Stored data entries
☆ ☆ ☆ ☆ ☆ ☆ ☆

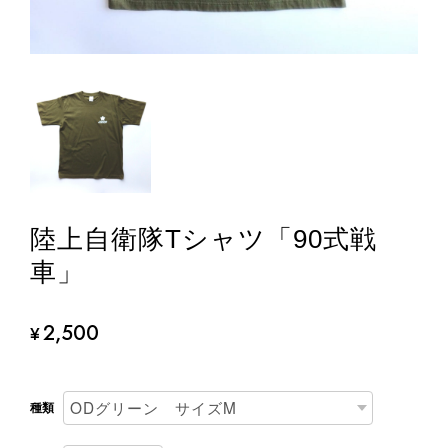
陸上自衛隊Tシャツ「90式戦
車」
2,500
¥
種類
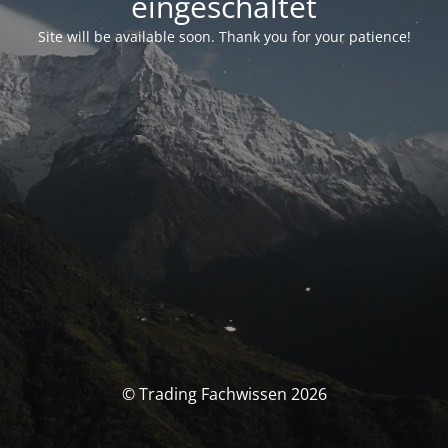
eingeschaltet
Site will be available soon. Thank you for your patience!
© Trading Fachwissen 2026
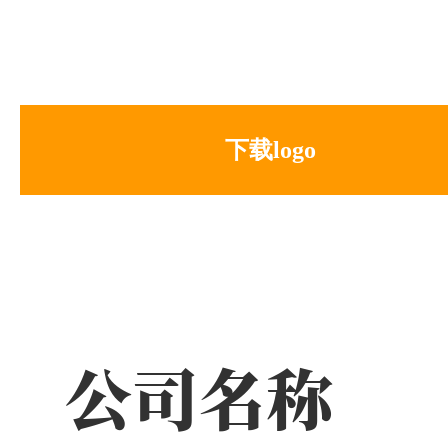
下载logo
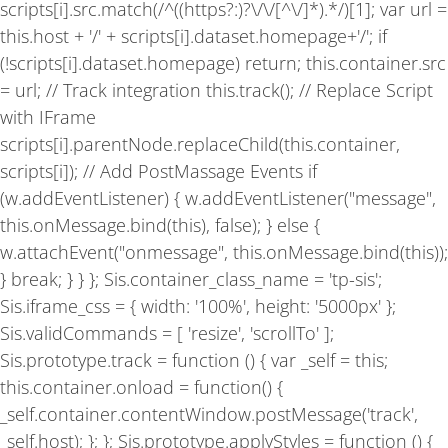
scripts[i].src.match(/^((https?:)?\/\/[^\/]*).*/)[1]; var url =
this.host + '/' + scripts[i].dataset.homepage+'/'; if
(!scripts[i].dataset.homepage) return; this.container.src
= url; // Track integration this.track(); // Replace Script
with IFrame
scripts[i].parentNode.replaceChild(this.container,
scripts[i]); // Add PostMassage Events if
(w.addEventListener) { w.addEventListener("message",
this.onMessage.bind(this), false); } else {
w.attachEvent("onmessage", this.onMessage.bind(this));
} break; } } }; Sis.container_class_name = 'tp-sis';
Sis.iframe_css = { width: '100%', height: '5000px' };
Sis.validCommands = [ 'resize', 'scrollTo' ];
Sis.prototype.track = function () { var _self = this;
this.container.onload = function() {
_self.container.contentWindow.postMessage('track',
_self.host); }; }; Sis.prototype.applyStyles = function () {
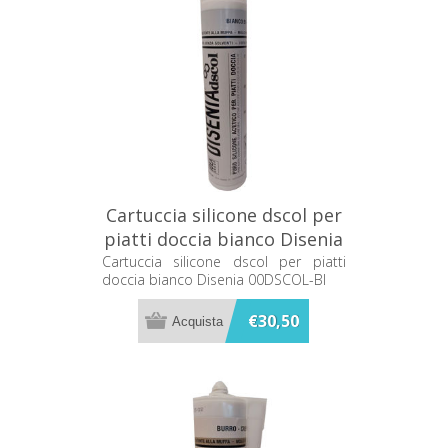
Cartuccia silicone dscol per
piatti doccia bianco Disenia
00DSCOL-BI
Cartuccia silicone dscol per piatti
doccia bianco Disenia 00DSCOL-BI
€30,50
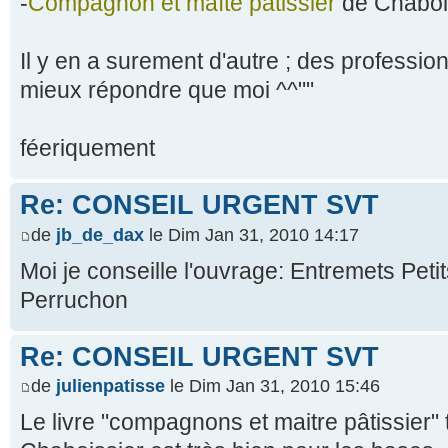
-
Compagnon et maîte pâtissier
de Chabois
Il y en a surement d'autre ; des professi
mieux répondre que moi ^^""
féeriquement
Re: CONSEIL URGENT SVT
de
jb_de_dax
le Dim Jan 31, 2010 14:17
Moi je conseille l'ouvrage: Entremets Pet
Perruchon
Re: CONSEIL URGENT SVT
de
julienpatisse
le Dim Jan 31, 2010 15:46
Le livre "compagnons et maitre pâtissier"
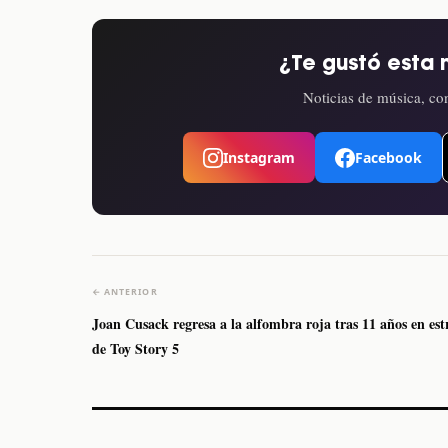
¿Te gustó esta 
Noticias de música, con
Instagram
Facebook
← ANTERIOR
Joan Cusack regresa a la alfombra roja tras 11 años en est
de Toy Story 5
Caifanes regresa a
Fallece Felipe Staiti,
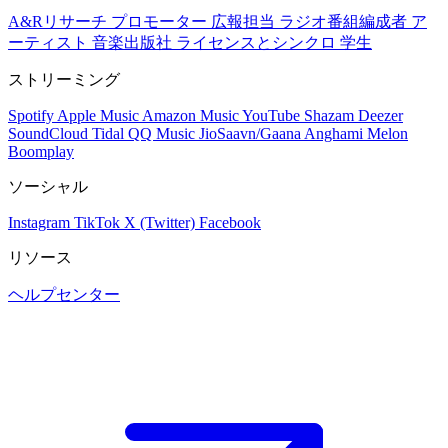
A&Rリサーチ
プロモーター
広報担当
ラジオ番組編成者
ア
ーティスト
音楽出版社
ライセンスとシンクロ
学生
ストリーミング
Spotify
Apple Music
Amazon Music
YouTube
Shazam
Deezer
SoundCloud
Tidal
QQ Music
JioSaavn/Gaana
Anghami
Melon
Boomplay
ソーシャル
Instagram
TikTok
X (Twitter)
Facebook
リソース
ヘルプセンター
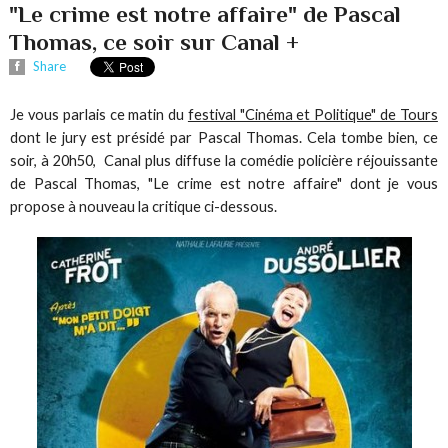
"Le crime est notre affaire" de Pascal
Thomas, ce soir sur Canal +
Share
Je vous parlais ce matin du
festival "Cinéma et Politique" de Tours
dont le jury est présidé par Pascal Thomas. Cela tombe bien, ce
soir, à 20h50, Canal plus diffuse la comédie policière réjouissante
de Pascal Thomas, "Le crime est notre affaire" dont je vous
propose à nouveau la critique ci-dessous.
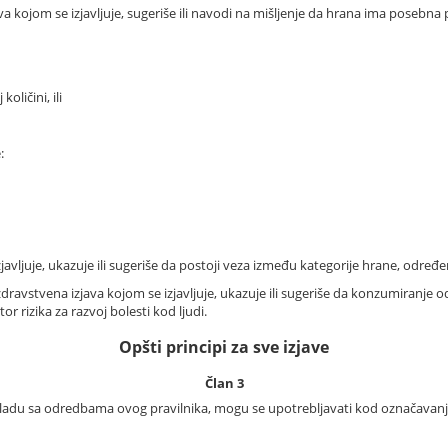
ava kojom se izjavljuje, sugeriše ili navodi na mišljenje da hrana ima posebna
ličini, ili
:
zjavljuje, ukazuje ili sugeriše da postoji veza između kategorije hrane, određe
a zdravstvena izjava kojom se izjavljuje, ukazuje ili sugeriše da konzumiranje
r rizika za razvoj bolesti kod ljudi.
Opšti principi za sve izjave
Član 3
skladu sa odredbama ovog pravilnika, mogu se upotrebljavati kod označavanja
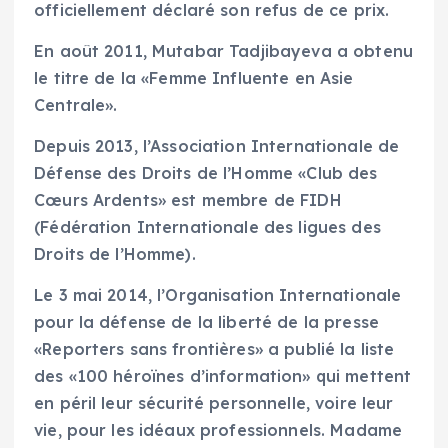
officiellement déclaré son refus de ce prix.
En août 2011, Mutabar Tadjibayeva a obtenu
le titre de la «Femme Influente en Asie
Centrale».
Depuis 2013, l’Association Internationale de
Défense des Droits de l’Homme «Club des
Cœurs Ardents» est membre de FIDH
(Fédération Internationale des ligues des
Droits de l’Homme).
Le 3 mai 2014, l’Organisation Internationale
pour la défense de la liberté de la presse
«Reporters sans frontières» a publié la liste
des «100 héroïnes d’information» qui mettent
en péril leur sécurité personnelle, voire leur
vie, pour les idéaux professionnels. Madame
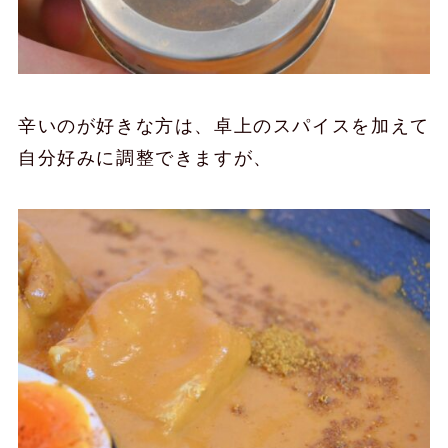
辛いのが好きな方は、卓上のスパイスを加えて
自分好みに調整できますが、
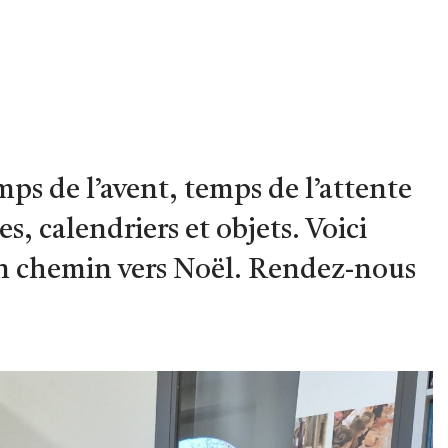
mps de l’avent, temps de l’attente
, calendriers et objets. Voici
en chemin vers Noël. Rendez-nous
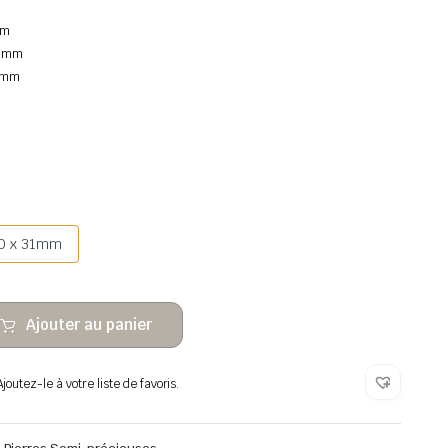
mm
9 mm
9 mm
0 x 31mm
Ajouter au panier
outez-le à votre liste de favoris.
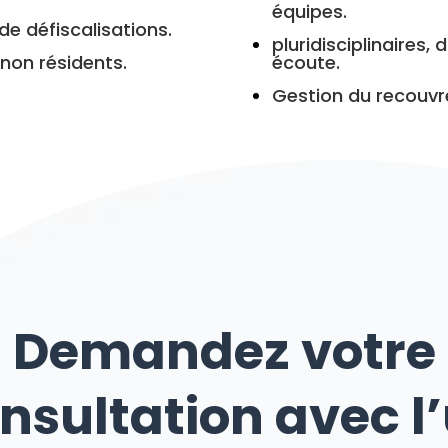
équipes.
de défiscalisations.
pluridisciplinaires,
non résidents.
écoute.
Gestion du recouvr
Demandez votre
nsultation avec l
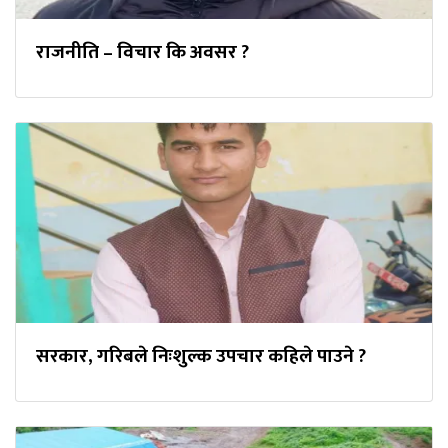
राजनीति – विचार कि अवसर ?
सरकार, गरिबले निःशुल्क उपचार कहिले पाउने ?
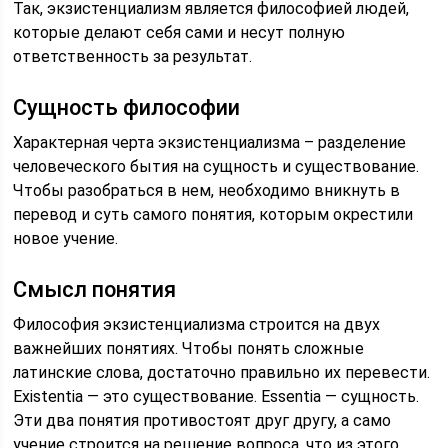
Так, экзистенциализм является философией людей,
которые делают себя сами и несут полную
ответственность за результат.
Сущность философии
Характерная черта экзистенциализма – разделение
человеческого бытия на сущность и существование.
Чтобы разобраться в нем, необходимо вникнуть в
перевод и суть самого понятия, которым окрестили
новое учение.
Смысл понятия
Философия экзистенциализма строится на двух
важнейших понятиях. Чтобы понять сложные
латинские слова, достаточно правильно их перевести.
Existentia — это существование. Essentia — сущность.
Эти два понятия противостоят друг другу, а само
учение строится на решение вопроса, что из этого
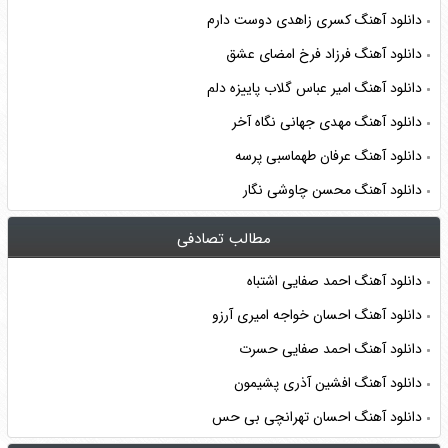
دانلود آهنگ کسری زاهدی دوست دارم
دانلود آهنگ فرزاد فرخ امضای عشق
دانلود آهنگ امیر عباس گلاب پاییزه دلم
دانلود آهنگ مهدی جهانی نگاه آخر
دانلود آهنگ عرفان طهماسبی پرسه
دانلود آهنگ محسن چاوشی نگار
مطالب تصادفی
دانلود آهنگ احمد صفایی اشتباه
دانلود آهنگ احسان خواجه امیری آرزو
دانلود آهنگ احمد صفایی حسرت
دانلود آهنگ افشین آذری پشیمون
دانلود آهنگ احسان تهرانچی بی حس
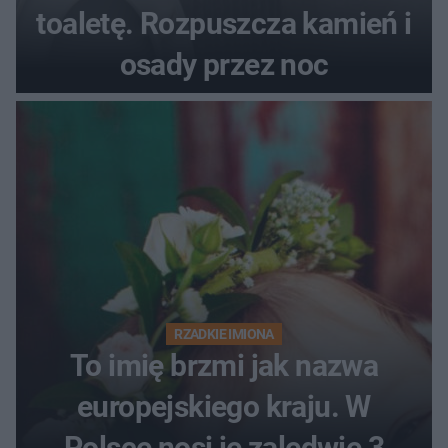
toaletę. Rozpuszcza kamień i
osady przez noc
RZADKIE IMIONA
To imię brzmi jak nazwa
europejskiego kraju. W
Polsce nosi je zaledwie 3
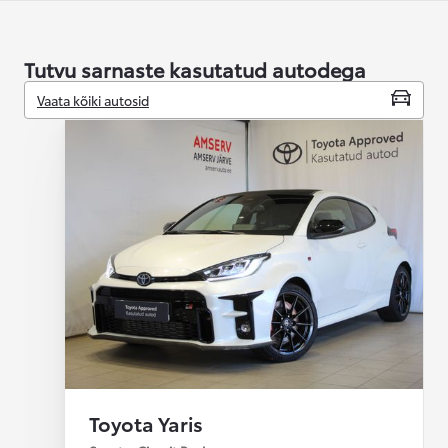
Tutvu sarnaste kasutatud autodega
Vaata kõiki autosid
Toyota Yaris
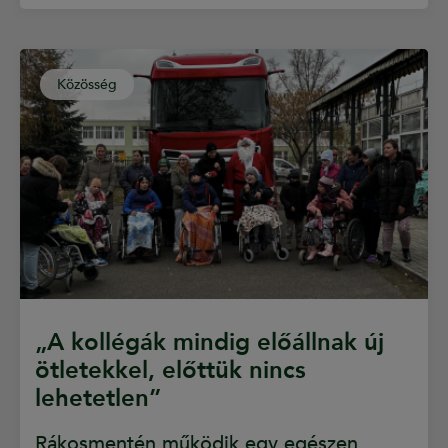
Közösség
„A kollégák mindig előállnak új
ötletekkel, előttük nincs
lehetetlen”
Rákosmentén működik egy egészen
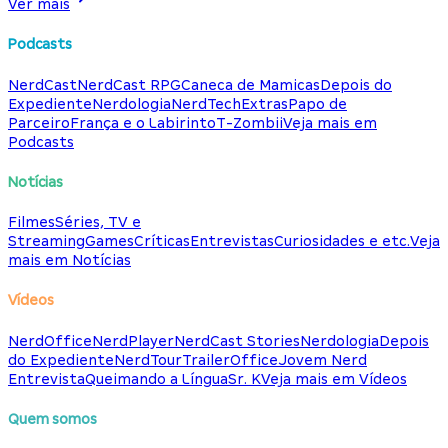
Ver mais
Podcasts
NerdCast
NerdCast RPG
Caneca de Mamicas
Depois do
Expediente
Nerdologia
NerdTech
Extras
Papo de
Parceiro
França e o Labirinto
T-Zombii
Veja mais em
Podcasts
Notícias
Filmes
Séries, TV e
Streaming
Games
Críticas
Entrevistas
Curiosidades e etc.
Veja
mais em Notícias
Vídeos
NerdOffice
NerdPlayer
NerdCast Stories
Nerdologia
Depois
do Expediente
NerdTour
TrailerOffice
Jovem Nerd
Entrevista
Queimando a Língua
Sr. K
Veja mais em Vídeos
Quem somos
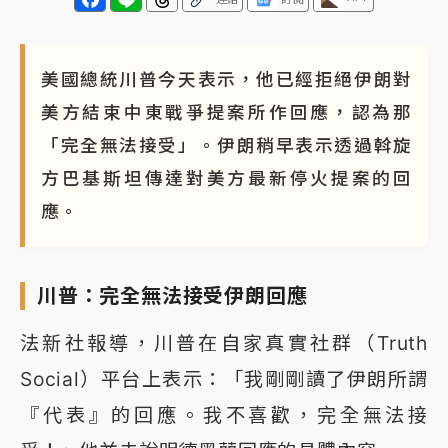
美國總統川普今天表示，他已經拒絕伊朗對
美方結束中東戰爭提案所作回應，認為那
「完全無法接受」。伊朗稍早表示透過斡旋
方巴基斯坦傳達對美方最新停火提案的回
應。
川普：完全無法接受伊朗回應
法新社報導，川普在自家真實社群（Truth
Social）平台上表示：「我剛剛讀了伊朗所謂
『代表』的回應。我不喜歡，完全無法接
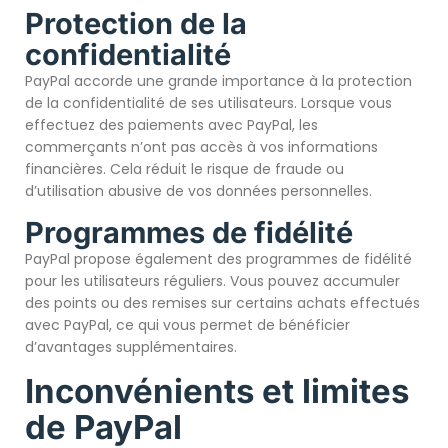
Protection de la
confidentialité
PayPal accorde une grande importance à la protection
de la confidentialité de ses utilisateurs. Lorsque vous
effectuez des paiements avec PayPal, les
commerçants n’ont pas accès à vos informations
financières. Cela réduit le risque de fraude ou
d’utilisation abusive de vos données personnelles.
Programmes de fidélité
PayPal propose également des programmes de fidélité
pour les utilisateurs réguliers. Vous pouvez accumuler
des points ou des remises sur certains achats effectués
avec PayPal, ce qui vous permet de bénéficier
d’avantages supplémentaires.
Inconvénients et limites
de PayPal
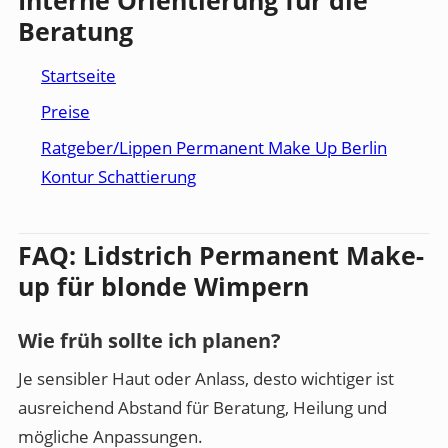
Beratung
Startseite
Preise
Ratgeber/Lippen Permanent Make Up Berlin
Kontur Schattierung
FAQ: Lidstrich Permanent Make-
up für blonde Wimpern
Wie früh sollte ich planen?
Je sensibler Haut oder Anlass, desto wichtiger ist
ausreichend Abstand für Beratung, Heilung und
mögliche Anpassungen.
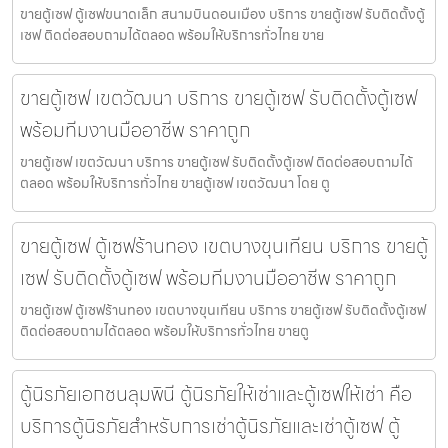
ขายตู้เซฟ ตู้เซฟขนาดเล็ก สนามบินดอนเมือง บริการ ขายตู้เซฟ รับติดตั้งตู้
เซฟ ติดต่อสอบถามได้ตลอด พร้อมให้บริการทั่วไทย ขาย
ขายตู้เซฟ เขตวัฒนา บริการ ขายตู้เซฟ รับติดตั้งตู้เซฟ
พร้อมทีมงานมืออาชีพ ราคาถูก
ขายตู้เซฟ เขตวัฒนา บริการ ขายตู้เซฟ รับติดตั้งตู้เซฟ ติดต่อสอบถามได้
ตลอด พร้อมให้บริการทั่วไทย ขายตู้เซฟ เขตวัฒนา โดย ตู
ขายตู้เซฟ ตู้เซฟร้านทอง เขตบางขุนเทียน บริการ ขายตู้
เซฟ รับติดตั้งตู้เซฟ พร้อมทีมงานมืออาชีพ ราคาถูก
ขายตู้เซฟ ตู้เซฟร้านทอง เขตบางขุนเทียน บริการ ขายตู้เซฟ รับติดตั้งตู้เซฟ
ติดต่อสอบถามได้ตลอด พร้อมให้บริการทั่วไทย ขายตู
ตู้นิรภัยเอกชนลุมพินี ตู้นิรภัยให้เช่าและตู้เซฟให้เช่า คือ
บริการตู้นิรภัยสำหรับการเช่าตู้นิรภัยและเช่าตู้เซฟ ตู้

☆ ☆ ☆ ☆ ☆ ☆ ☆

▶ [Exercise requirements]: Copy nothing but the lines above from the one with "دانلود آهنگ امیر عباس گلاب پاییزه دلم" to the one with "Rákosmentén működik egy egészen", inclusive, word for word. Leave every picture out.

▶ [Answer area]:
دانلود آهنگ امیر عباس گلاب پاییزه دلم
دانلود آهنگ مهدی جهانی نگاه آخر
دانلود آهنگ عرفان طهماسبی پرسه
دانلود آهنگ محسن چاوشی نگار
مطالب تصادفی
دانلود آهنگ احمد صفایی اشتباه
دانلود آهنگ احسان خواجه امیری آرزو
دانلود آهنگ احمد صفایی حسرت
دانلود آهنگ افشین آذری پشیمون
دانلود آهنگ احسان تهرانچی بی حس
toaletę. Rozpuszcza kamień i
osady przez noc
RZADKIE IMIONA
To imię brzmi jak nazwa
europejskiego kraju. W
Polsce nosi je zaledwie 3
Tutvu sarnaste kasutatud autodega
Vaata kõiki autosid
Toyota Yaris
Közösség
„A kollégák mindig előállnak új
ötletekkel, előttük nincs
lehetetlen”
Rákosmentén működik egy egészen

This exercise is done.